The advantages of a more visual presentation style are established and better explained elsewhere. But they still leave you with one problem: The audience will want to have something to refer to after the talk. Even if you are successful in having them remember your core message, they still want to be able to revisit your arguments. So what do you do?
The classic solution to this is the handout. You provide a proper document (not a copy of your slides!) that discusses your topic. But that really only works for a small, well-defined audience. In a normal conference setup, you usually don't know how many people will attend your talk, so you'll either end up with too many or too few copies. I'd also question how many people will actually read it - or just toss it out once they're back home.

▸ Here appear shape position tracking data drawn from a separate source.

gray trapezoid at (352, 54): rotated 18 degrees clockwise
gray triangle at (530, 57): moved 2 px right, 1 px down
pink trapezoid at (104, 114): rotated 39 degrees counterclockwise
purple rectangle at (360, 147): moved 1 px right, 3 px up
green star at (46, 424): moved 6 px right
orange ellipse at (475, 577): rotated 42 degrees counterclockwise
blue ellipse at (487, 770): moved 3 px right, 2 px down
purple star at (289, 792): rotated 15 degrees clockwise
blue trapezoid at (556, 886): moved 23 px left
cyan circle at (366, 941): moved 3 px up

Still, a handout can work very well in some situations. Specifically when you're giving a presentation to a small group of people, e.g. in a business environment. Scientists will also usually want to see the hard data; so instead of trying to cram all the data onto slides, put the details in a handout and restrict your slides to the highlights and conclusions.

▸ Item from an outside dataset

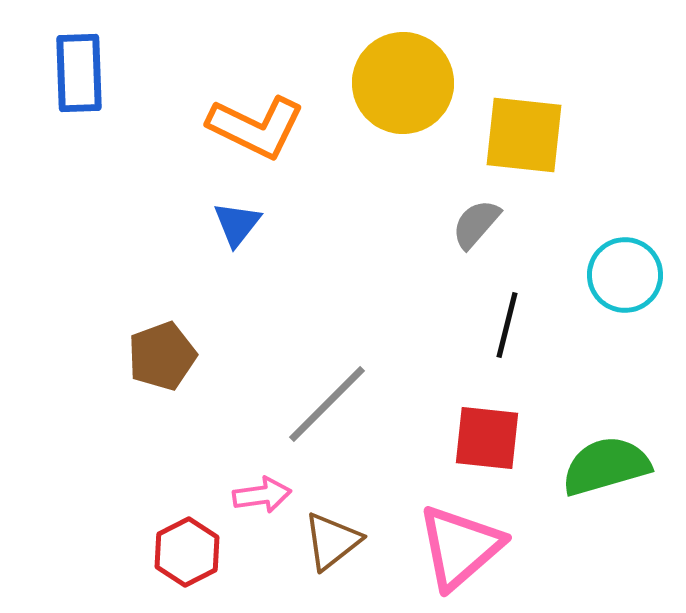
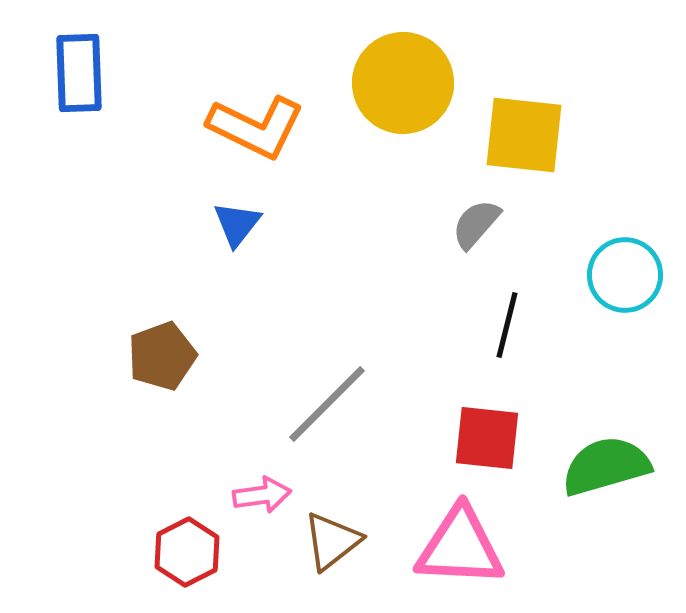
pink triangle: rotated 44 degrees clockwise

A more modern solution is to put a summary of your presentation up on your website. This has the added bonus of making it available to more people than those that were in your talk. While I don't believe in most forms of "SEO", having a text that's relevant to your topic and area of expertise up on your website will undeniably help in bringing traffic (and, eventually, business) to your site. It can also help to establish you as an expert in the field or at least as a person competent on that specific topic.
Summarising a one-hour talk into one article, however, will result in a very long piece of text that nobody will really read. Instead, break it into pieces. If your talk consists of three parts, for example, then publish them as three separate posts. You can even spread this out over time. Make sure the first part is online before or at least shortly after your presentation, so that you can point people to it. They will then come back for the next part(s).

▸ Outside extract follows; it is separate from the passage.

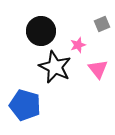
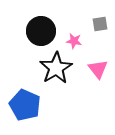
gray square: moved 2 px left; rotated 14 degrees clockwise
pink star: moved 4 px left, 4 px up; rotated 28 degrees clockwise
black star: moved 1 px right, 1 px down; rotated 16 degrees clockwise
blue pentagon: rotated 8 degrees clockwise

Preparing a handout or an article for your website may sound like a lot of extra work. But you'll find that it's not so hard, really. You are already familiar with the topic and all the details from preparing your presentation. Writing them down will only require you to find some quiet time to sit down and actually do it.
A third option to make the content of your talk available for your audience is a recording; I'll leave that topic for another time.
(Image Credits: "Co-op Info Session 24" by Hector Alejandro, from Flickr)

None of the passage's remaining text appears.